New user creation for SFTP

Debian 10 Virtualmin 6.16

I read a lot of threads regarding user creation and was able to add a user with SFTP access (ProFTPd being removed from my servers) after some tweaking in the System Customization → Custom shells screen. User is able to login, he is logged directly into its own directory and he can navigate up and down into the virtualhost directory of the main user for that virtualhost.

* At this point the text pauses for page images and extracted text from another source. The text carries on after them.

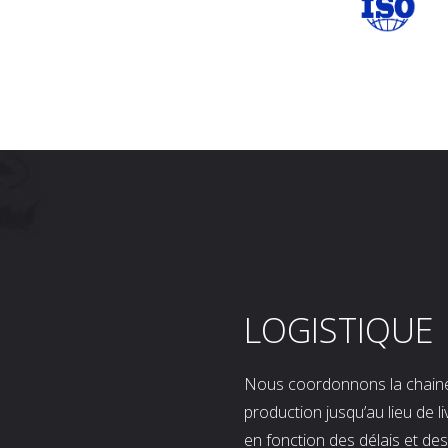
LOGISTIQUE
Nous coordonnons la chaine l
production jusqu’au lieu de l
en fonction des délais et d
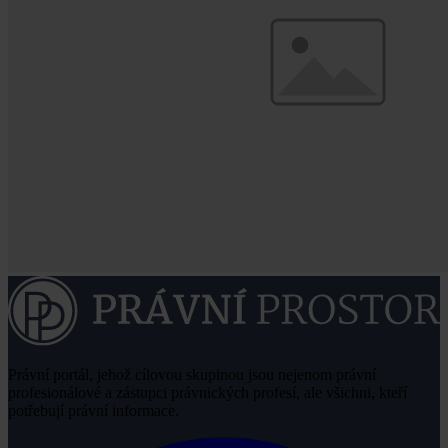
Právní portál, jehož cílovou skupinou jsou nejenom právní
profesionálové a zástupci právnických profesí, ale všichni, kteří
potřebují právní informace.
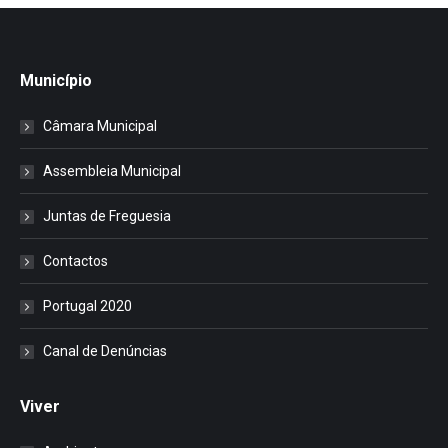
Município
Câmara Municipal
Assembleia Municipal
Juntas de Freguesia
Contactos
Portugal 2020
Canal de Denúncias
Viver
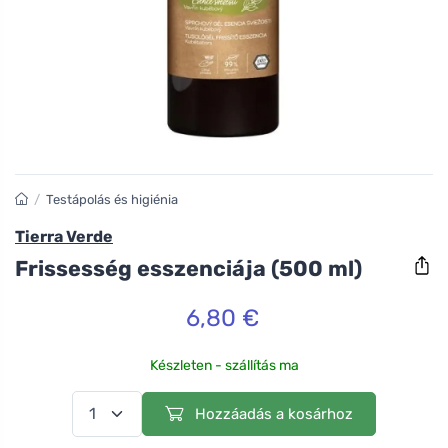
/
Testápolás és higiénia
Tierra Verde
Frissesség esszenciája (500 ml)
6,80 €
Készleten - szállítás ma
Hozzáadás a kosárhoz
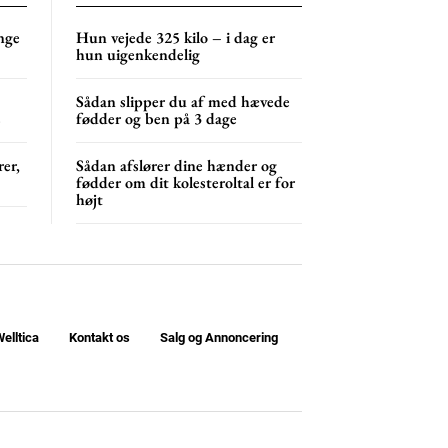
NG
MONTHLY PRICING
nge
Hun vejede 325 kilo – i dag er
hun uigenkendelig
Sådan slipper du af med hævede
s
fødder og ben på 3 dage
er,
Sådan afslører dine hænder og
fødder om dit kolesteroltal er for
højt
elltica
Kontakt os
Salg og Annoncering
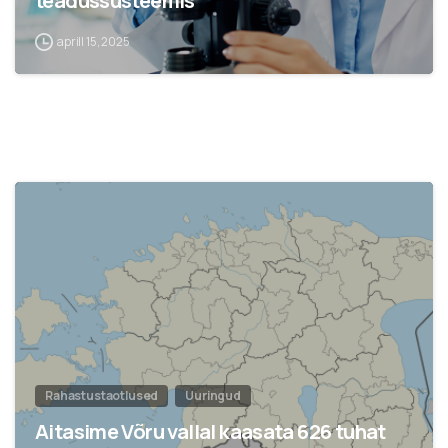
teadussüsteemis
aprill 15, 2025
Rahastustaotlused
Uuringud
Aitasime Võru vallal kaasata 626 tuhat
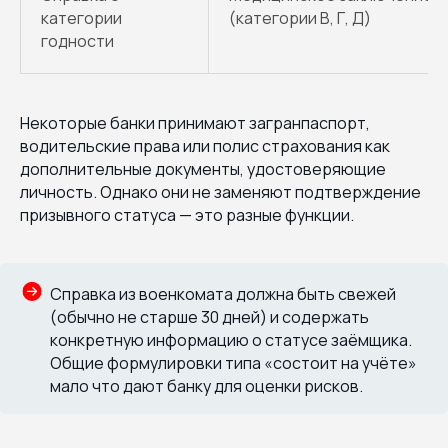
категории
(категории В, Г, Д)
годности
Некоторые банки принимают загранпаспорт,
водительские права или полис страхования как
дополнительные документы, удостоверяющие
личность. Однако они не заменяют подтверждение
призывного статуса — это разные функции.
Справка из военкомата должна быть свежей
(обычно не старше 30 дней) и содержать
конкретную информацию о статусе заёмщика.
Общие формулировки типа «состоит на учёте»
мало что дают банку для оценки рисков.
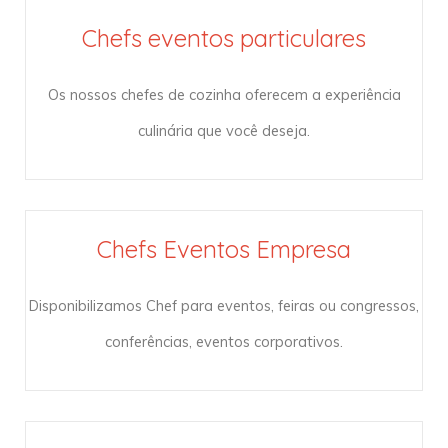
Chefs eventos particulares
Os nossos chefes de cozinha oferecem a experiência
culinária que você deseja.
Chefs Eventos Empresa
Disponibilizamos Chef para eventos, feiras ou congressos,
conferências, eventos corporativos.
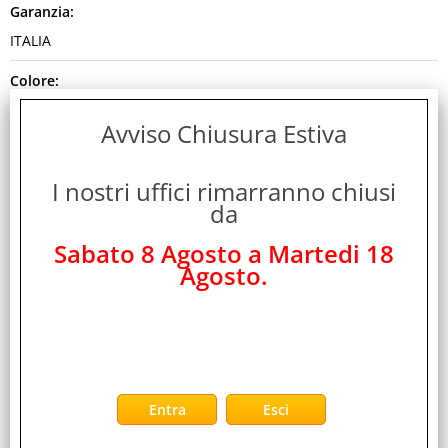
Garanzia:
ITALIA
Colore:
BLACK
Avviso Chiusura Estiva
Cod. EAN:
8026974022017
I nostri uffici rimarranno chiusi
da
Cod. Produttore:
Sabato 8 Agosto a Martedi 18
A02-UTL30
Agosto.
Disponibilità:
Non Disponibile
Peso:
0,450 Kg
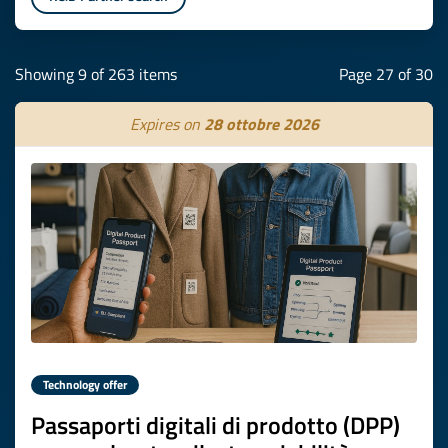
Showing 9 of 263 items
Page 27 of 30
Expires on
28 ottobre 2026
Technology offer
Passaporti digitali di prodotto (DPP)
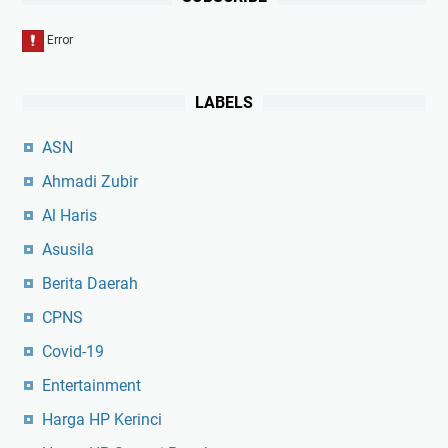
LABELS
ASN
Ahmadi Zubir
Al Haris
Asusila
Berita Daerah
CPNS
Covid-19
Entertainment
Harga HP Kerinci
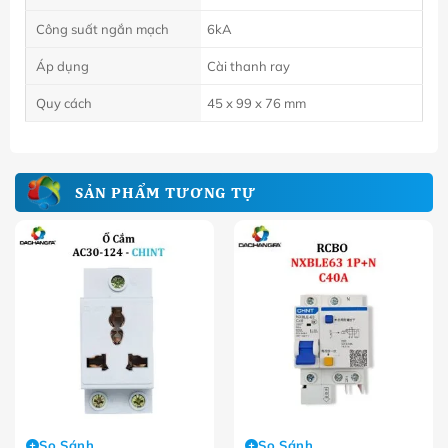
Công suất ngắn mạch
6kA
Áp dụng
Cài thanh ray
Quy cách
45 x 99 x 76 mm
SẢN PHẨM TƯƠNG TỰ
So Sánh
So Sánh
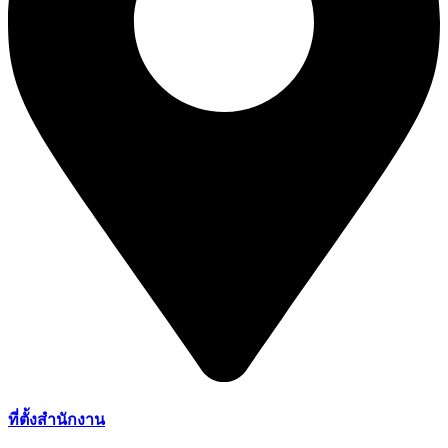
ที่ตั้งสำนักงาน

So far so good.

But I just discovered that although he is able to get into that directory, he cannot create folders (same for files) … the whole purpose of creating that user (and if I may the whole purpose of creating a SFTP user) is to upload files and folders … in fact my main goal is to have a second user (that I can revoke anytime) being allowed to upload files in the public_html folder of the concerned virtualhost … Is this possible at all ? did I take the wrong path ?

Thanks. Pierre.

Files and that subdirectory would need to be writable by the domain group (which the user should automatically be a part of). e.g. my joe account in the virtualmin domain is a member of the virtualmin group, so if files are writable by virtualmin group, my joe account can also write to those files.

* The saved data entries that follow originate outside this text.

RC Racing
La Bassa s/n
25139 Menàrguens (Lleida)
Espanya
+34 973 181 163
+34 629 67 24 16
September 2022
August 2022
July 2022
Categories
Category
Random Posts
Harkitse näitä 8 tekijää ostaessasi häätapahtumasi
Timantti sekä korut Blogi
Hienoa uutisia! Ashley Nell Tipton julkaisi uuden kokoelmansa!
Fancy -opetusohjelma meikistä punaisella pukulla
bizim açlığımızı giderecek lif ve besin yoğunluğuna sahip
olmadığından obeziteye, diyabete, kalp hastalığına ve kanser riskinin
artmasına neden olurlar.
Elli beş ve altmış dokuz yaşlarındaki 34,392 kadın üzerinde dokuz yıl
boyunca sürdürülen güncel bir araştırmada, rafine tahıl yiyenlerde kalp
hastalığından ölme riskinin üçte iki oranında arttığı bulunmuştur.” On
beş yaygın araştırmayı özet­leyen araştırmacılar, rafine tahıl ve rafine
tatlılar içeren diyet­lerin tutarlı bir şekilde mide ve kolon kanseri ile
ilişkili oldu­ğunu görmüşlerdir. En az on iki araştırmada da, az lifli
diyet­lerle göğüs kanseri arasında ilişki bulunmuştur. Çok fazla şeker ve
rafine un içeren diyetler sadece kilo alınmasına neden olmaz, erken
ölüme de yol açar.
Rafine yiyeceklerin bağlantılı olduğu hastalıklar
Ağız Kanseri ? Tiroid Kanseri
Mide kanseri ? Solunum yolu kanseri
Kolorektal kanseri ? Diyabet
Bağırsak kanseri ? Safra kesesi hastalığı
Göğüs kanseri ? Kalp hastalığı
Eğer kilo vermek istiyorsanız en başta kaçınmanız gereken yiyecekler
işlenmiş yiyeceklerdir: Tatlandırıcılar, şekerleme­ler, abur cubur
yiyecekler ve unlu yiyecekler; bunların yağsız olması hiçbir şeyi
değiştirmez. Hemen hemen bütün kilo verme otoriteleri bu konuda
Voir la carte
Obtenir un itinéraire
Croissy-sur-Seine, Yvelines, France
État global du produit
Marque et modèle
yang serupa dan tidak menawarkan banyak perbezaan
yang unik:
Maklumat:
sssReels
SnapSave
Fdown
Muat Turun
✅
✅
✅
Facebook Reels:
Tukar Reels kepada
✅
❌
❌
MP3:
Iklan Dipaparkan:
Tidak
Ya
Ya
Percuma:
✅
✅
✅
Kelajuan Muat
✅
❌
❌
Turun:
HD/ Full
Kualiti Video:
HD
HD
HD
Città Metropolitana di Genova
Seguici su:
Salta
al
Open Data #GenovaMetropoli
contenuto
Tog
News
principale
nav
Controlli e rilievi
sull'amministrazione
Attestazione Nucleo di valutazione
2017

Edit: I think this would be complicated in a suexec environment. I think it’ll require things to be not writable by the group…so, that’d make this not work. I’m not sure if PHP-FPM has that same restriction. You’d need to test it.

Though if the purpose of the user is to edit the website, you should use the “Add a website FTP access user” (regardless of whether you’re using FTP). We should probably update that labeling to not make it seem like it’s just FTP, because I believe it creates a user that can be used with SSH, as well (might require tweaking the shell settings, though). That creates a user with the same UID as the domain owner and sets their home directory to the public_html. No permissions questions there, since they are the domain owner.

Actually, looking into this, I’m not sure even I know how to make this kind of user work with SSH. I’m not sure the shell for this is editable in Custom Shells. Weird. I’ll have to ask Jamie.

You may need to configure what kinds of shells are available to FTP-access users are System Customization → Custom Shells.

Hello,

Yes I already did that to allow that user to sftp and the newuser is able to sftp into its own directory but not the main directory of the virtualhost. The user home directory is within /home/mainuser/homes/newuser.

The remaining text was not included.